II. Kyros (MÖ. 559 - 530) tarafından kurulan Pers İmparatorluğu, Kyros’tan I. Dareios zamanına kadar merkez İran’a ilaveten Mezopotamya, Anadolu ve Mısır gibi önemli bölgeleri sınırlarına dahil etmişti. Mısır fatihi Kambyses’ten sonra iktidarı ele geçiren I. Dareios’un hedefi ise Avrupa’ydı.

Kyros döneminde MÖ. 546’da Lydia (Lidya) Krallığı’nın ele geçirilmesi neticesinde Pers hakimiyeti Ege kıyılarına ulaşmış ve böylece Anadolu, Büyük İskender’in doğu seferine kadar yaklaşık 200 sene Pers egemenliğinde kalmıştır. Lydia Krallığı’nın ortadan kalkması, yayılmacı bir siyaset güden Pers İmparatorluğu’nun Ege’nin öte yakasındaki Kıta Yunanistan’a olan ilgisini arttırmıştır.
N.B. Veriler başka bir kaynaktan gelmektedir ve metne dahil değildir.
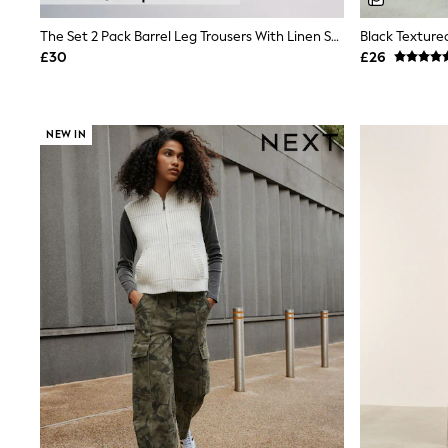
Shoes
Boots
The Set 2 Pack Barrel Leg Trousers With Linen Stone Brown/Chocolate Brown
Black Texture
Bras
£30
£26
Knickers
Shapewear
Socks & Tights
Bra Fit Guide
NEW IN
Pyjamas
Nighties
Short Pyjamas
Dressing Gowns
Slippers
New In Dresses
Wedding Guest Dresses
Summer Dresses
Occasion Dresses
Maxi Dresses
Midi Dresses
Mini Dresses
Petite Dresses
Workwear Dresses
Linen Dresses
Denim Dresses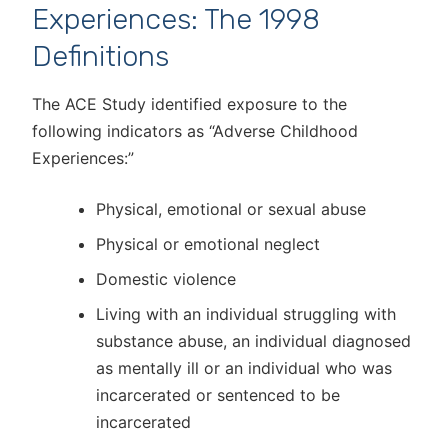
Experiences: The 1998
Definitions
The ACE Study identified exposure to the
following indicators as “Adverse Childhood
Experiences:”
Physical, emotional or sexual abuse
Physical or emotional neglect
Domestic violence
Living with an individual struggling with
substance abuse, an individual diagnosed
as mentally ill or an individual who was
incarcerated or sentenced to be
incarcerated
I. Dareios’un Avrupa seferi bu alakanın seviyesini daha da yükseltmiştir.

Dareios’un MÖ. 513-512 civarında gerçekleştirmiş olduğu bu seferin amacı, Avrupa’ya ayak basan ilk Pers kralı olmanın yanı sıra o dönem Karadeniz’in kuzeyinden Sibirya’ya kadar olan geniş bir coğrafyada yaşayan İskitlere gözdağı vermek ve Yunanların Karadeniz ticaretini aksatarak ekonomilerine zarar vermekti. Dareios İskitlere karşı yürüttüğü bu seferde tam olarak başarı sağlayamasa da Trakya ve boğazları kontrol altına alması, Yunanistan ve Batı Anadolu’daki kentlerin Karadeniz bölgesindeki ticari faaliyetlerinin zarar görmesine yol açmıştır. Yunanların Karadeniz’den yaptıkları tahıl sevkiyatları bu nedenle sekteye uğramıştır. Perslerin Batı Anadolu’da Sardes merkezli kurdukları satraplığın oluşturduğu baskı da bölgedeki Yunan kentlerini rahatsız etmişti. Bu rahatsızlık en nihayetinde eskiçağ tarihinde İonia ayaklanması olarak bilinen ve MÖ. 499-494 arasında meydana gelen ayaklanmaya neden oldu. İsyan başlarda başarılı olsa da neticede Persler ayaklanmanın önderi olan Miletos kentini ele geçirerek isyana son verdiler (MÖ. 494). Ayaklanmaya Atina başta olmak üzere bazı Yunanistan kentlerinin destek olması I. Dareios’u bölgeye sefer düzenlemeye yönelten nedenlerden biri oldu.


Marathon Savaşı (Eylül 490)

 

Marathon Savaşı, The Dept. of History, US Military Academy (CC BY-SA)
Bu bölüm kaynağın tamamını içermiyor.